Class LineWordReader

java.lang.Object
it.unimi.dsi.io.LineWordReader
All Implemented Interfaces:
WordReader, Serializable

public class LineWordReader extends Object implements WordReader, Serializable
A trivial WordReader that considers each line of a document a single word.

The intended usage of this class is that of indexing stuff like lists of document identifiers: if the identifiers contain nonalphabetical characters, the default FastBufferedReader might do a poor job.

Note that the non-word returned by next(MutableString, MutableString) is always empty.

See Also:
  • Constructor Details

    • LineWordReader

      public LineWordReader()
  • Method Details

    • next

      public boolean next(MutableString word, MutableString nonWord) throws IOException
      Description copied from interface: WordReader
      Extracts the next word and non-word.

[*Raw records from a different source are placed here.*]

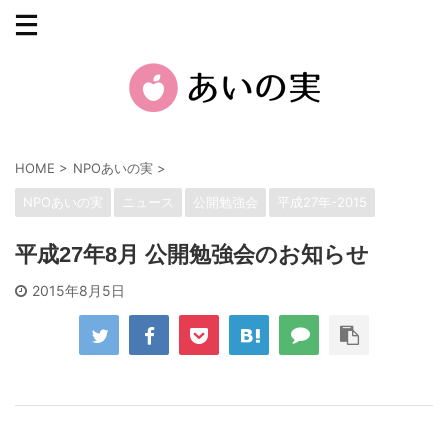
HOME
>
NPOあいの実
>
NPOあいの実
ニュース
公開勉強会
平成27年-2015
平成27年8月 公開勉強会のお知らせ
2015年8月5日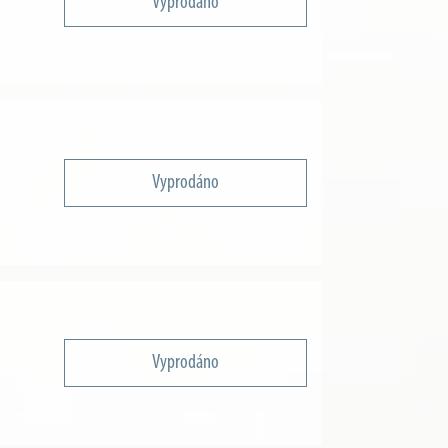
Vyprodáno
Vyprodáno
Vyprodáno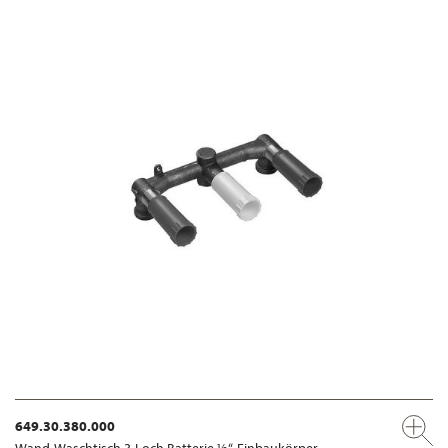
649.30.380.000
Wand-Waschtisch 3-Loch Batterie ½“, Einbaukörper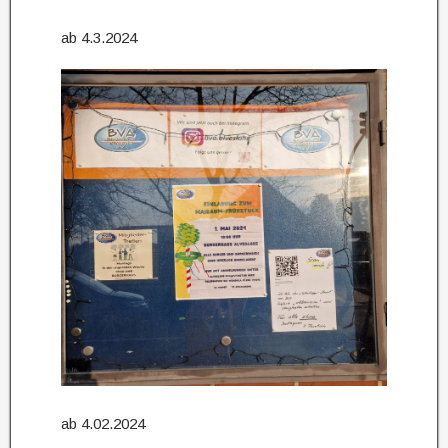
ab 4.3.2024
ab 4.02.2024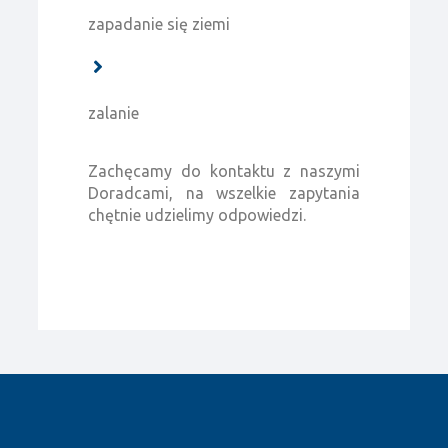
zapadanie się ziemi
zalanie
Zachęcamy do kontaktu z naszymi
Doradcami, na wszelkie zapytania
chętnie udzielimy odpowiedzi.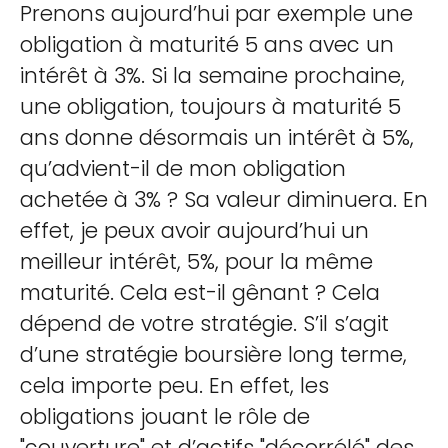
Prenons aujourd’hui par exemple une
obligation à maturité 5 ans avec un
intérêt à 3%. Si la semaine prochaine,
une obligation, toujours à maturité 5
ans donne désormais un intérêt à 5%,
qu’advient-il de mon obligation
achetée à 3% ? Sa valeur diminuera. En
effet, je peux avoir aujourd’hui un
meilleur intérêt, 5%, pour la même
maturité. Cela est-il gênant ? Cela
dépend de votre stratégie. S’il s’agit
d’une stratégie boursière long terme,
cela importe peu. En effet, les
obligations jouant le rôle de
"couverture" et d’actifs "décorrélé" des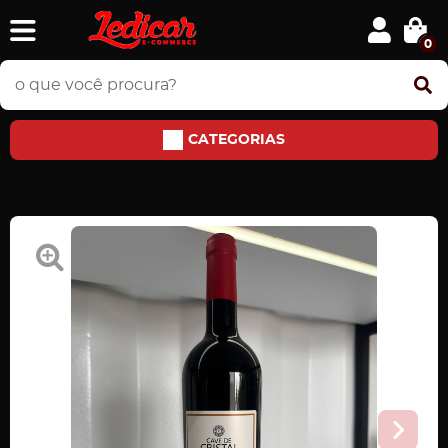
0
CATEGORIAS
Home
PEDRAS E JÓIAS
Vinho de Mesa Tinto Seco Bordô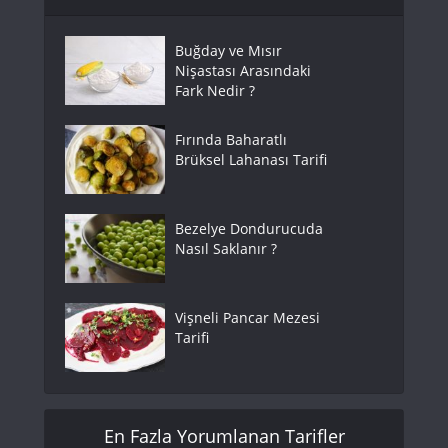
Buğday ve Mısır
Nişastası Arasındaki
Fark Nedir ?
Fırında Baharatlı
Brüksel Lahanası Tarifi
Bezelye Dondurucuda
Nasıl Saklanır ?
Vişneli Pancar Mezesi
Tarifi
En Fazla Yorumlanan Tarifler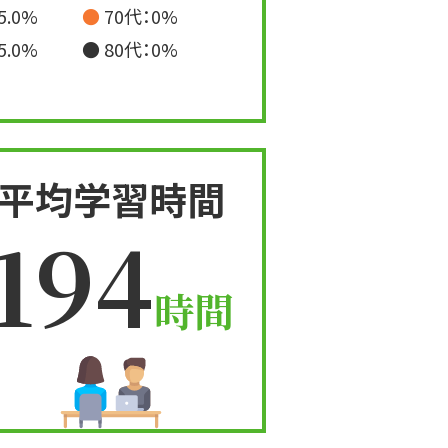
25.0%
● 70代：0%
25.0%
● 80代：0%
平均学習時間
194
時間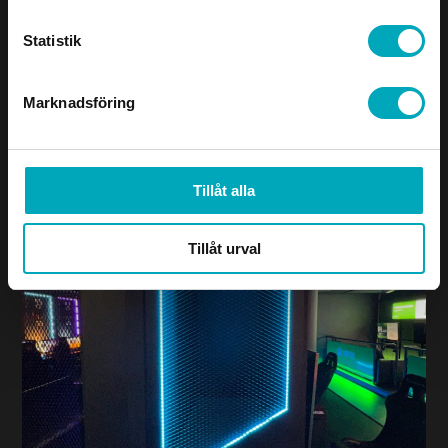
Statistik
Marknadsföring
Tillåt alla
Tillåt urval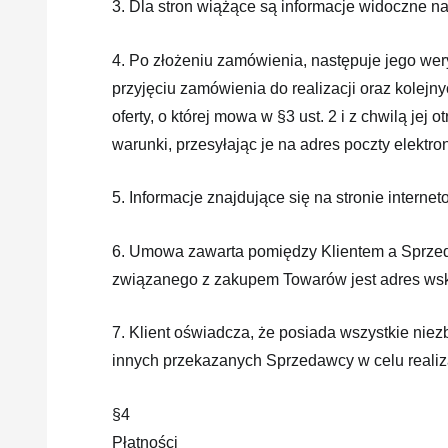
3. Dla stron wiążące są informacje widoczne n
4. Po złożeniu zamówienia, następuje jego wery
przyjęciu zamówienia do realizacji oraz kolejn
oferty, o której mowa w §3 ust. 2 i z chwilą j
warunki, przesyłając je na adres poczty elektron
5. Informacje znajdujące się na stronie inter
6. Umowa zawarta pomiędzy Klientem a Sprzeda
związanego z zakupem Towarów jest adres wsk
7. Klient oświadcza, że posiada wszystkie niez
innych przekazanych Sprzedawcy w celu realiz
§4
Płatności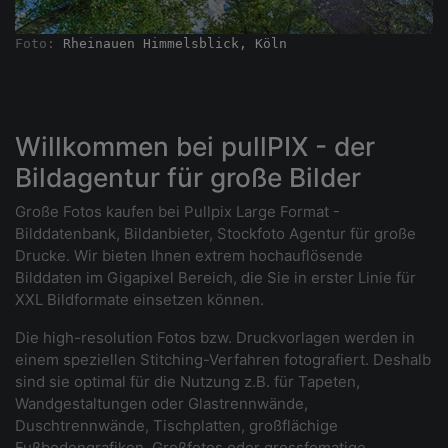
Foto: 
Rheinauen Himmelsblick, Köln
Willkommen bei pullPIX - der
Bildagentur für große Bilder
Große Fotos kaufen bei Pullpix Large Format -
Bilddatenbank, Bildanbieter, Stockfoto Agentur für große
Drucke. Wir bieten Ihnen extrem hochauflösende
Bilddaten im Gigapixel Bereich, die Sie in erster Linie für
XXL Bildformate einsetzen können.
Die high-resolution Fotos bzw. Druckvorlagen werden in
einem speziellen Stitching-Verfahren fotografiert. Deshalb
sind sie optimal für die Nutzung z.B. für Tapeten,
Wandgestaltungen oder Glastrennwände,
Duschtrennwände, Tischplatten, großflächige
Fußbodengrafiken, Großfotos oder grossfomatige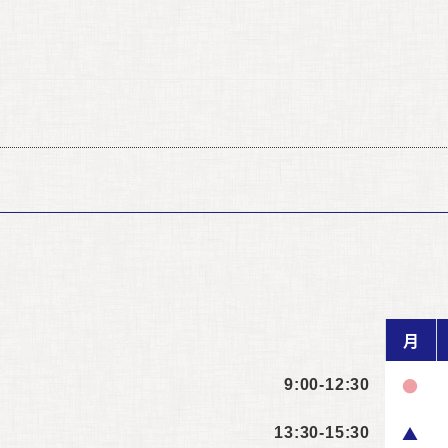
月
●
9:00-12:30
▲
13:30-15:30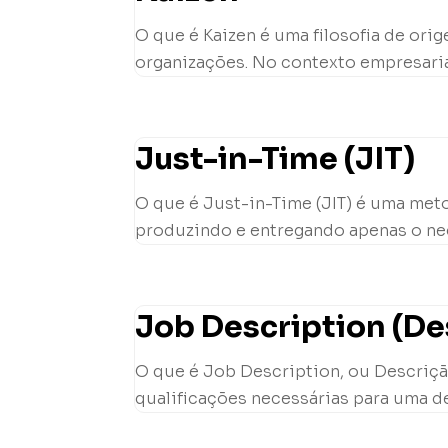
O que é Kaizen é uma filosofia de or
organizações. No contexto empresarial
Just-in-Time (JIT)
O que é Just-in-Time (JIT) é uma met
produzindo e entregando apenas o nec
Job Description (De
O que é Job Description, ou Descriçã
qualificações necessárias para uma de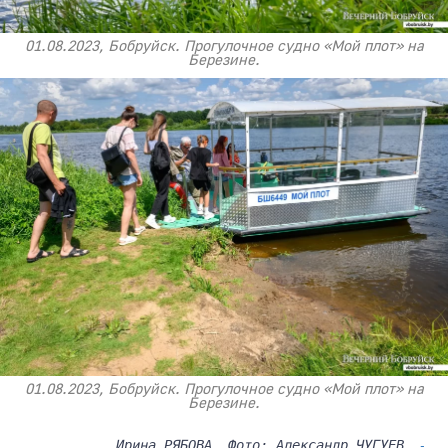
01.08.2023, Бобруйск. Прогулочное судно «Мой плот» на
Березине.
01.08.2023, Бобруйск. Прогулочное судно «Мой плот» на
Березине.
Ирина РЯБОВА. Фото: Александр ЧУГУЕВ,
-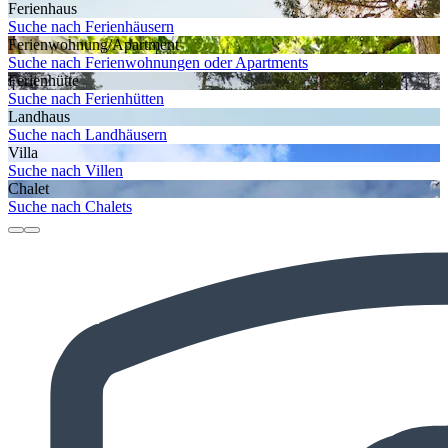
Ferienhaus
Suche nach Ferienhäusern
Ferienwohnung/Apartment
Suche nach Ferienwohnungen oder Apartments
Ferienhütte
Suche nach Ferienhütten
Landhaus
Suche nach Landhäusern
Villa
Suche nach Villen
Chalet
Suche nach Chalets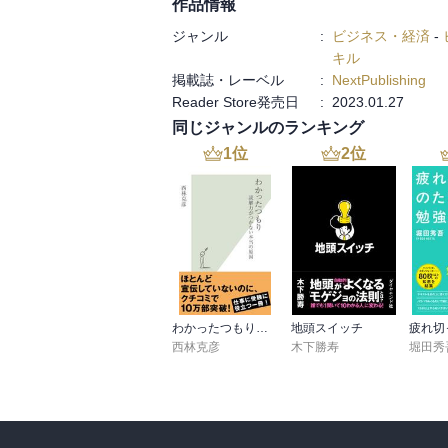
作品情報
第5章 コミュニティを取り巻く課題
ジャンル
:
ビジネス・経済
-
第6章 便利ツール・サービス
キル
掲載誌・レーベル
:
NextPublishing
Reader Store発売日
:
2023.01.27
同じジャンルのランキング
1
位
2
位
わかったつもり～読解力がつかない本当の原因～
地頭スイッチ
西林克彦
木下勝寿
堀田秀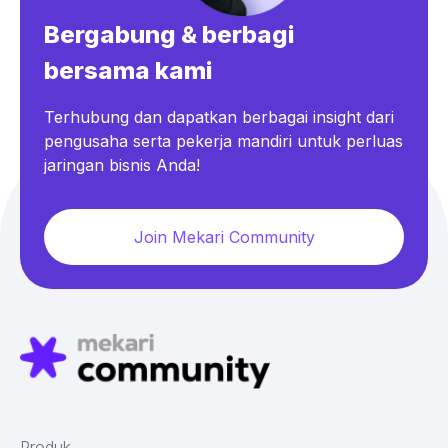
Bergabung & berbagi
bersama kami
Terhubung dan dapatkan berbagai insight dari
pengusaha serta pekerja mandiri untuk perluas
jaringan bisnis Anda!
Join Mekari Community
Produk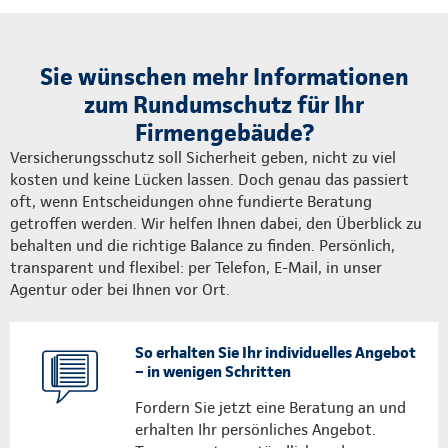
Sie wünschen mehr Informationen
zum Rundumschutz für Ihr
Firmengebäude?
Versicherungsschutz soll Sicherheit geben, nicht zu viel
kosten und keine Lücken lassen. Doch genau das passiert
oft, wenn Entscheidungen ohne fundierte Beratung
getroffen werden. Wir helfen Ihnen dabei, den Überblick zu
behalten und die richtige Balance zu finden. Persönlich,
transparent und flexibel: per Telefon, E-Mail, in unser
Agentur oder bei Ihnen vor Ort.
So erhalten Sie Ihr individuelles Angebot
– in wenigen Schritten
Fordern Sie jetzt eine Beratung an und
erhalten Ihr persönliches Angebot.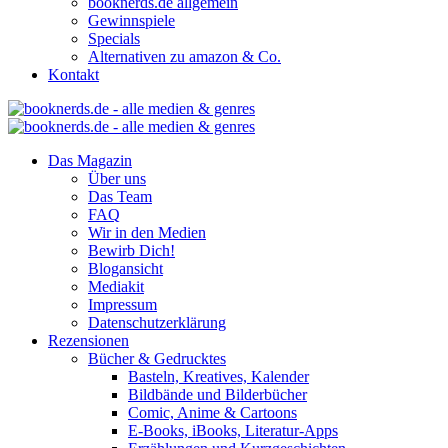
booknerds.de allgemein
Gewinnspiele
Specials
Alternativen zu amazon & Co.
Kontakt
Das Magazin
Über uns
Das Team
FAQ
Wir in den Medien
Bewirb Dich!
Blogansicht
Mediakit
Impressum
Datenschutzerklärung
Rezensionen
Bücher & Gedrucktes
Basteln, Kreatives, Kalender
Bildbände und Bilderbücher
Comic, Anime & Cartoons
E-Books, iBooks, Literatur-Apps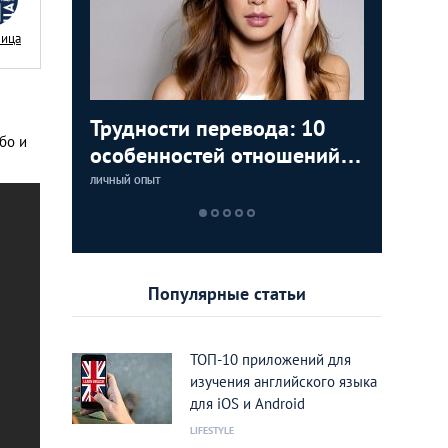
Nица
аки: как
Трудности перевода: 10
Замуж з
5 лучши
Тайланд 
бо и
цам с
особенностей отношений с
любви К
которые
лучшие 
тайками
Тайланд
Тайланд
ЛИЧНЫЙ ОПЫТ
LIFESTYLE
LIFESTYLE
LIFESTYLE
Популярные статьи
ТОП-10 приложений для
изучения английского языка
для iOS и Android
LIFESTYLE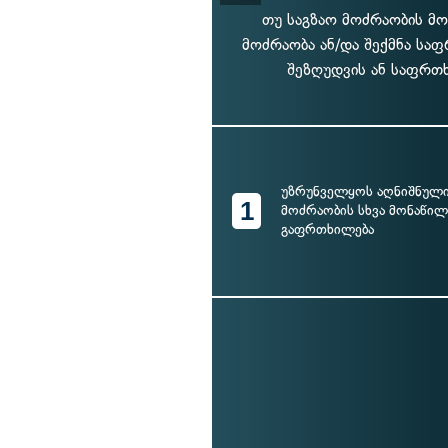
თუ საგზაო მოძრაობის მო
მოძრაობა ან/და შექმნა საფ
შეზღუდვის ან საფრთხ
უზრუნველყოს აღნიშნული
1
მოძრაობის სხვა მონაწ
გაფრთხილება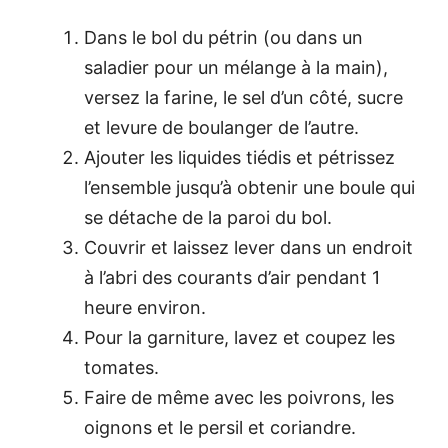
Dans le bol du pétrin (ou dans un
saladier pour un mélange à la main),
versez la farine, le sel d’un côté, sucre
et levure de boulanger de l’autre.
Ajouter les liquides tiédis et pétrissez
l’ensemble jusqu’à obtenir une boule qui
se détache de la paroi du bol.
Couvrir et laissez lever dans un endroit
à l’abri des courants d’air pendant 1
heure environ.
Pour la garniture, lavez et coupez les
tomates.
Faire de même avec les poivrons, les
oignons et le persil et coriandre.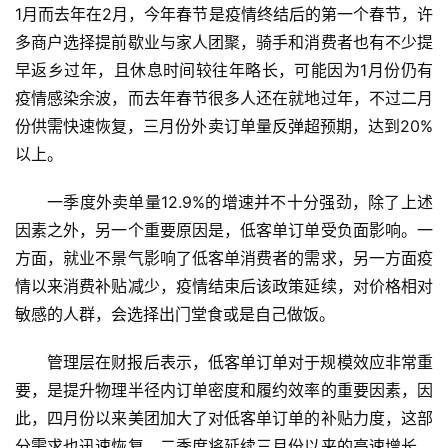
1月而去年在2月，今年春节是疫情终结后的第一个春节，许
多商户选择提前歇业与家人团聚，骑手和消费者也有不少提
早返乡过年，且休息时间较往年略长，可能因为1月份仍有
疫情感染余波，而去年春节很多人还在就地过年，不过二月
份供需快速恢复，三月份外卖订单量反弹超预期，达到20%
以上。
一季度外卖单量12.9%的增速并不十分强劲，除了上述
因素之外，另一个重要原因是，低客单订单受负面影响。一
方面，就业不景气影响了低客单消费者的需求，另一方面疫
情以来消费补贴减少，疫情结束后该政策延续，对价格相对
敏感的人群，会选择出门堂食或是自己做饭。
管理层在财报后表示，低客单订单对于规模效应非常重
要，是提升物理半径内订单密度和履约效率的重要因素，因
此，四月份以来美团加大了对低客单订单的补贴力度，这部
分需求也迅速恢复，二季度将延续三月份以来的高速增长，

      If this method returns true, a new non-empty word, and possibly a new non-word, have been extracted. It is acceptable that the first call to this method after creation or after a call to WordReader.setReader(Reader) returns an empty word. In other words both word and nonWord are maximal.

      Specified by:
      next in interface WordReader
      Parameters:
      word - the next word returned by the underlying reader.
      nonWord - the nonword following the next word returned by the underlying reader.
      Returns:
      true if a new word was processed, false otherwise (in which case both word and nonWord are unchanged).
      Throws:
      IOException
    • setReader

      public LineWordReader setReader(Reader reader)
      Description copied from interface: WordReader
      Resets the internal state of this word reader, which will start again reading from the given reader.
      Specified by:
      setReader in interface WordReader
      Parameters:
      reader - the new reader providing characters.
      Returns:
      this word reader.
    • copy

      public LineWordReader copy()
      Description copied from interface: WordReader
      Returns a copy of this word reader.

      This method must return a word reader with a behaviour that matches exactly that of this word reader.

      Specified by:
      copy in interface WordReader
      Returns:
      a copy of this word reader.